I am currently finalizing my full proposal and would really appreciate hearing if there are specific CLI workflows, edge cases, or high-priority features (eg. handling specific large file transfer scenarios) that the team would like me to prioritize in the roadmap.

Looking forward to your feedback!

Best regards, Ravi

We initially voted against using libraries such as Click to make the CLI installation accessible for neuroscientists without extensive Python or Linux experience.

That said, it’s an interesting suggestion, and we will consider it.

Thank you for your contribution.

Sergiy

Hi @bryan.caron @prioux @natacha-beck @Serge_Boroday @dlq and fellow contributors!

My name is Shashwat Pratap Singh, and I am very excited to express my interest in Project #23: A Python CLI for the CBRAIN Platform.

My technical background is heavily grounded in Python systems development, Linux environments, and High-Performance Computing.
Recently, I fine-tuned the Gemma LLM on a supercomputing cluster, which required me to deeply engage with the terminal to manage distributed workflows, analyze SLURM execution logs, and optimize job scheduling. Alongside this, I am developing an OS-level virtualization environment to securely execute uncompiled source code, and recently built an LLM-powered tool to automate YAML configuration generation.

Because my day-to-day work involves driving complex, remote HPC tasks directly from the command line, building a production-ready Python wrapper for CBRAIN’s REST API is a challenge I am highly motivated to tackle.

I am currently spinning up a local CBRAIN instance to map out the API endpoints. Looking forward to collaborating with you all!

Hi @Serge_Boroday, thanks for pointing that out! That makes a lot of sense, accessibility is key and last thing a researcher needs is more installation friction.

I am more than happy to pivot to argparse. Sticking to the Standard Library is a great call for keeping the tool lightweight and ensuring it works '“out-of-the-box” without any messy environment management. I will make “Zero-Dependency Portability” a core pillar of my proposal. Appreciate the steering!

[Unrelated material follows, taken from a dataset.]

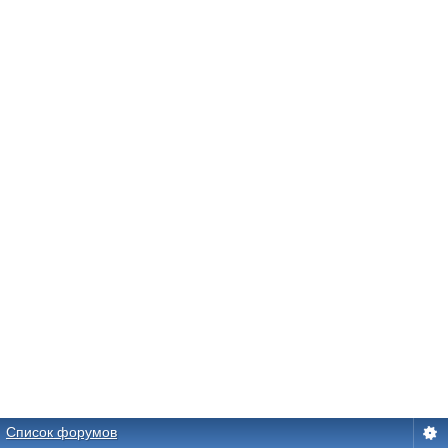
Список форумов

:rocket: Exploring Distributed Computing with a Python CLI for CBRAIN

I’ve recently been diving into the idea of building a Python-based Command Line Interface (CLI) for the CBRAIN Distributed Computing Platform — a tool designed to simplify interaction with large-scale distributed systems used in research and high-performance computing.

:light_bulb: The core idea is to create a developer-friendly CLI that allows users to:

  • Submit and monitor jobs on distributed clusters

  • Manage datasets and workflows efficiently

  • Automate repetitive tasks in computational pipelines

  • Integrate CBRAIN capabilities into scripts and research tools

This aligns strongly with my growing interest in AI, Machine Learning, and scalable systems, where compute-intensive workloads require efficient orchestration across distributed environments.

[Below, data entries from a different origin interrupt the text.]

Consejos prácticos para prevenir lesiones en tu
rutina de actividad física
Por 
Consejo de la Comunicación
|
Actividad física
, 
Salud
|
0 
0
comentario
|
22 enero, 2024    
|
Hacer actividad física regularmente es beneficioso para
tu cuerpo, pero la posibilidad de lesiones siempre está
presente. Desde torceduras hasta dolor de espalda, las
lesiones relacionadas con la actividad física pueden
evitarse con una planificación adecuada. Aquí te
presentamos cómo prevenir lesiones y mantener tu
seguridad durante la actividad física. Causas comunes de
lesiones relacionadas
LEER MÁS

:bullseye: Why this excites me:
Working on such a system bridges the gap between theoretical ML models and real-world deployment at scale. It’s not just about building models—but enabling them to run efficiently on powerful infrastructure.

:school: My interest in
I am particularly interested in pursuing this direction at, where strong research culture and exposure to systems, AI, and applied engineering can help me deepen my understanding of:

  • Distributed computing systems

  • AI-driven pipelines

  • Scalable software architecture

I’m eager to contribute, learn, and build impactful solutions that combine AI + Systems + Real-world applications.

:speech_balloon: Open to discussions, collaborations, and feedback!

Hi, I’ve started contributing by improving the README documentation (PR submitted).

I’m interested in working on the Python CLI project and currently exploring how CBRAIN APIs can be used for task automation.

Looking forward to feedback and guidance from the mentors.